/Kaggle-Salt

Primary LanguagePythonMIT LicenseMIT

107-th place solution for Kaggle TGS Salt Identification Challenge

At first glance, this challenge looked like a binary image segmentation task. So at the beginning, I experimented with many model architectures and hyperparameters. Ran hundreds of experiments, thanks for 4x1080Ti rig. Final solution included three U-Net like models with a few bells & whistles. They were ensembled with models of my teammate for final submission.

Lessons learned

  1. Be patient. Let it train for night, instead of stopping training after 10 epochs if it seems not converging. Don't meditate on those curves. Have a walk!
  2. Use heavier encoders. Top-performers reported on using Senet154 as encoder. Funny, I had this encoder, but have not even tried it.
  3. Don't rely single-fold validation results. Always do cross-validation.
  4. Keep in mind number of submits. In a late game I was unable to merge with another team due to exceeding number of submits.
  5. Understand where and why your model fails the most. In this challenge, it was a key to understand and use the fact that there were no solid masks in trainset.
  6. Don't be too lazy. 'Assemble mosaic' was in my roadmap since the first week of competition. Shame for me, I didn't use it at all.

Model zoo

DPN encoder with U-Net like decoder

Dual-path encoder with U-Net decoder implementation borrowed from https://github.com/selimsef/dsb2018_topcoders/tree/master/albu/src.

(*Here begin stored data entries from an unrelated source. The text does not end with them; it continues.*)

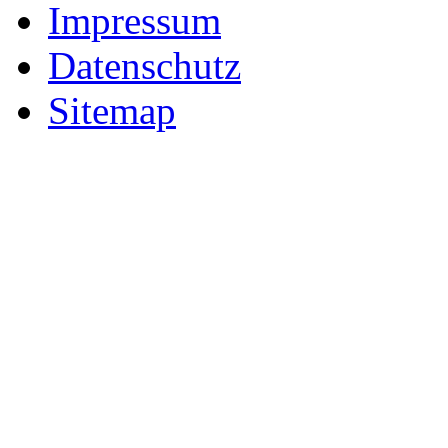
Impressum
Datenschutz
Sitemap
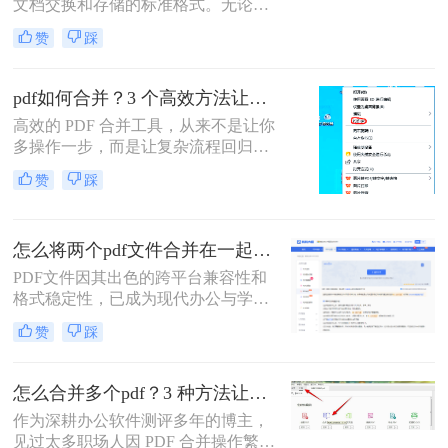
文档交换和存储的标准格式。无论是
合并成一个呢？本文将全面解析多种
学术研究、工作报告还是法律文件，
PDF合并方法，帮助您根据具体需求
赞
踩
我们经常需要将多个PDF文件整合为
选择最合适的解决方案。
一个完整的文档。然而，许多人在面
对这一需求时常常感到困惑。那么多
pdf如何合并？3 个高效方法让办公效率翻倍！
个pdf文件怎么合并成一个文件呢？本
高效的 PDF 合并工具，从来不是让你
文将详细介绍七种常用且高效的PDF
多操作一步，而是让复杂流程回归简
合并方法，涵盖不同平台、使用场景
单本质。职场中，谁没遇到过需要将
和技术水平，助您轻松应对各种PDF
赞
踩
多个 PDF 文件合并的场景？项目报告
处理需求。
的分散章节、客户资料的零散文档、
自媒体素材的拆分文件，都需要快速
怎么将两个pdf文件合并在一起？五大方法全面解析！
整合为完整文档。
PDF文件因其出色的跨平台兼容性和
格式稳定性，已成为现代办公与学术
交流中不可或缺的文件格式。然而，
赞
踩
当我们面对需要整合多个PDF文档的
情况时，如何高效、安全地完成合并
任务就成为了一个常见挑战。
怎么合并多个pdf？3 种方法让效率翻倍”！
作为深耕办公软件测评多年的博主，
见过太多职场人因 PDF 合并操作繁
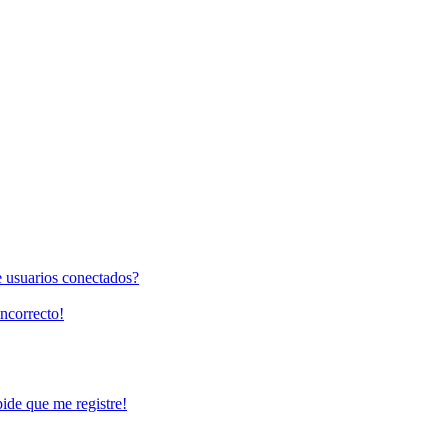
e usuarios conectados?
incorrecto!
pide que me registre!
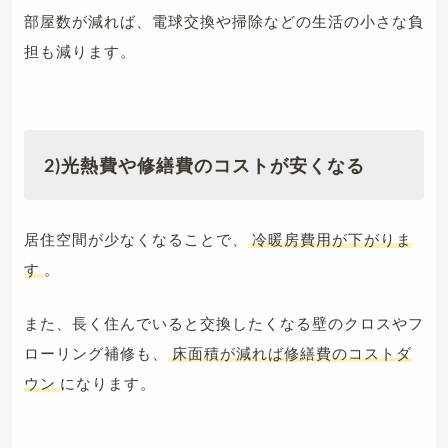
部屋数が減れば、電球交換や掃除などの生活の小さな負
担も減ります。
2)光熱費や修繕費のコストが安くなる
居住空間が少なくなることで、
冷暖房費用が下がりま
す
。
また、長く住んでいると交換したくなる壁のクロスやフ
ローリング補修も、
床面積が減れば修繕費のコストダ
ウン
になります。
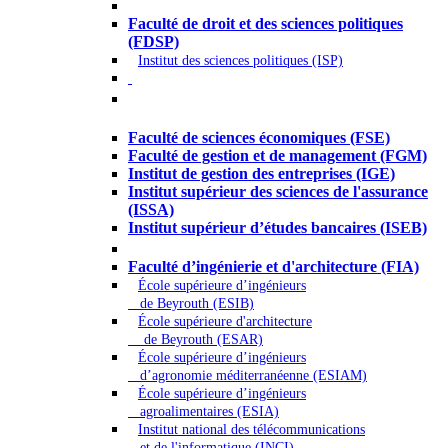
Droit - Sciences politiques
Faculté de droit et des sciences politiques
(FDSP)
Institut des sciences politiques (ISP)
Économie - Gestion - Banque -
Assurances
Faculté de sciences économiques (FSE)
Faculté de gestion et de management (FGM)
Institut de gestion des entreprises (IGE)
Institut supérieur des sciences de l'assurance
(ISSA)
Institut supérieur d’études bancaires (ISEB)
Ingénierie et technologie - Sciences
Faculté d’ingénierie et d'architecture (FIA)
École supérieure d’ingénieurs
de Beyrouth (ESIB)
École supérieure d'architecture
de Beyrouth (ESAR)
École supérieure d’ingénieurs
d’agronomie méditerranéenne (ESIAM)
École supérieure d’ingénieurs
agroalimentaires (ESIA)
Institut national des télécommunications
et de l'informatique (INCI)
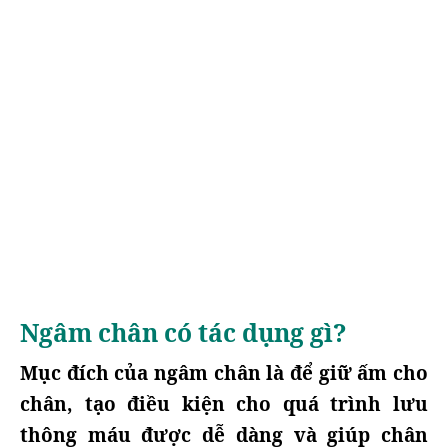
Ngâm chân có tác dụng gì?
Mục đích của ngâm chân là để giữ ấm cho
chân, tạo điều kiện cho quá trình lưu
thông máu được dễ dàng và giúp chân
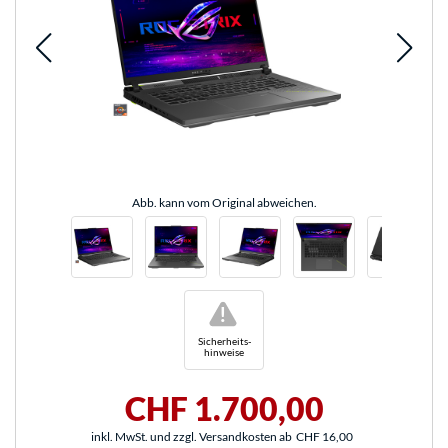
Abb. kann vom Original abweichen.
!
Sicherheits-
hinweise
CHF 1.700,00
inkl. MwSt. und zzgl. Versandkosten ab
CHF 16,00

WiderResNet encoder with U-Net like decoder and Object Context

  1. WiderResNet38 encoder
  2. U-Net like decoder (Double [conv3x3 + bn + relu])
  3. OCNet in the central bottleneck. OCNet dilation factors were [2,4,6]
  4. SCSE blocks in decoder
  5. Input tensor was 3-channel image [I, Y, I * Y]
  6. In addition to mask output, model was also predicting salt presence
  7. There was additional loss for regularization attached to conv3 output of the encoder

WiderResNet encoder with U-Net like decoder and hypercolumn

  1. WiderResNet38 encoder
  2. U-Net like decoder (Double [conv3x3 + bn + relu])
  3. SCSE blocks in decoder
  4. Input tensor was 3-channel image [I, Y, I * Y]
  5. In addition to mask output, model was also predicting salt presence

Dataset & Folds

Trainset was split into 5 folds based on salt area. I used image size of 128x128 (resized with Lancsoz). I experimented with padding, but did not notice any improvement. Also tried 224 patches with padding, but I didn't run full validation on all folds and abandoned it.

Training

There were a 3 losses:

  1. Mask loss (BCE/Jaccard/Lovasz) with weight 1.0
  2. Classification loss (BCE) with weight 0.5
  3. Auxilarity loss (BCE) with weight 0.1

Training was done in 3 stages:

  1. Warmup train for 50 epochs with BCE loss for mask with Adam.
  2. Main train for 250 epochs with BCE+Jaccard loss for mask with Adam.
  3. Fine-tune with 5 cycles of cosine annealing and restart.

Inference

For prediction, I used horisontal flip TTA. Predictions after 5 annealing cycles and main train phase were averaged. In total, there were 60 predictions per model (6 weights x 5 folds x 2 TTA). Masks were conditionaly zeroed if classifier predicted empty mask. Non-zero masks were postprocessed with binary_fill_holes method.

What didn't work at all

  1. CRF postprocessing
  2. Geometric / Harmonic mean at ensembling
  3. Mixup augmentation
  4. Xception encoder
  5. DeepLab-like models
  6. Resnet34 :)

What did work

  1. Threshold tuning
  2. Regularization with auxilarity loss
  3. Predicting salt/not-salt

Tried but not properly tested

  1. Stochastic weight averaging
  2. GANs for data augmentation

Disclaimer

Repository will be not maintained. You can use it at own risk.